My first article for the Life Matters column, published in India Se magazine in April 2014.
 

LIFE MATTERS
A Life-Changing Choice
- by Pamposh Dhar
 
This past week, as I followed the amazing story of a plane that appeared to have vanished into thin air, I couldn’t help but think about the uncertainty of life and how we take this essentially uncertain thing – our life – so much for granted.
We receive this life as a marvelous gift, yet we seldom stop to give thanks for it. At the same time, we know we are here on this planet on borrowed time, yet we act as if we will live forever.
Recently, a friend of mine posted on Facebook that some of her “more evolved” friends felt they should have a terminal illness to give them time to put their lives in order before they die and, especially, to say their goodbyes. This really surprised me – more so coming from apparently enlightened people.
No doubt illness, like everything else in life, has much to teach us. Terminal illness can certainly teach us acceptance and patience – if we are ready to learn those lessons. But rather than wishing illness upon ourselves, would it not be better to live every day knowing that this body that we live in is ours not forever but only for this lifetime; knowing that this lifetime, in this body, is finite? Not only that, but that this life is precarious – we have no knowledge when precisely it will end.
Benjamin Franklin famously quipped: “… in this world nothing can be said to be certain, except death and taxes.” Leaving aside the joke about taxes, we know that if we are born to this life we are certain one day to leave it too. We know also that average life expectancy has nothing to do with our own individual life spans. Lack of knowledge is not our problem – but lack of acceptance often is.
Acceptance of these two key facts about life – and death – can completely transform the way we live. This transformation came to me the hard way, with the sudden death of someone very close to me at the young age of 20. A few days after that I made a pact with my husband – we would never part, even for 10 minutes, on a fight.
It has been 13 years since we made that pact. For 13 years, it has held. Over the years, I have silently extended this pact to all my relationships. I simply do not part with anyone at all close to me on a sour note.

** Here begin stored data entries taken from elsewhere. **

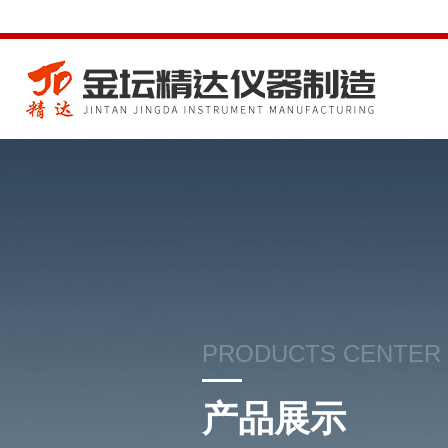
PRODUCTS CENTER
产品展示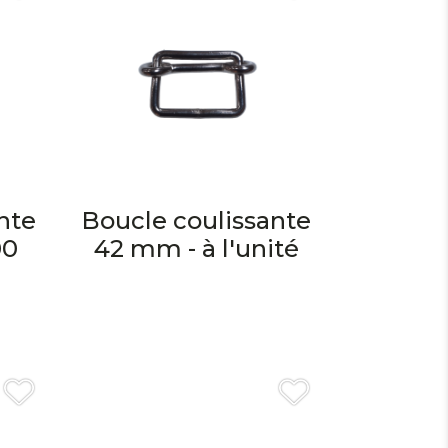
nte
Boucle coulissante
00
42 mm - à l'unité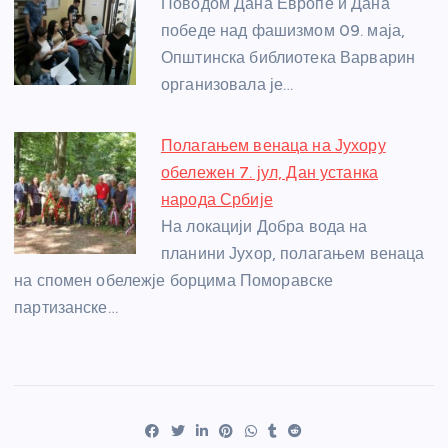
Поводом Дана Европе и Дана
победе над фашизмом 09. маја,
Општинска библиотека Варварин
организовала је…
Полагањем венаца на Јухору
обележен 7. јул, Дан устанка
народа Србије
На локацији Добра вода на
планини Јухор, полагањем венаца
на спомен обележје борцима Поморавске
партизанске…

We can agree to disagree, we can agree to continue the argument later, but we say bye on friendly terms.
This is a simple principle that can change one’s life. I know, because it has changed mine. It can change yours too. It can be extended also to leaving one’s worldly affairs in reasonable order every day. Make that will today, move that investment now, write that email, make that phone call – do what you want to do and do it now.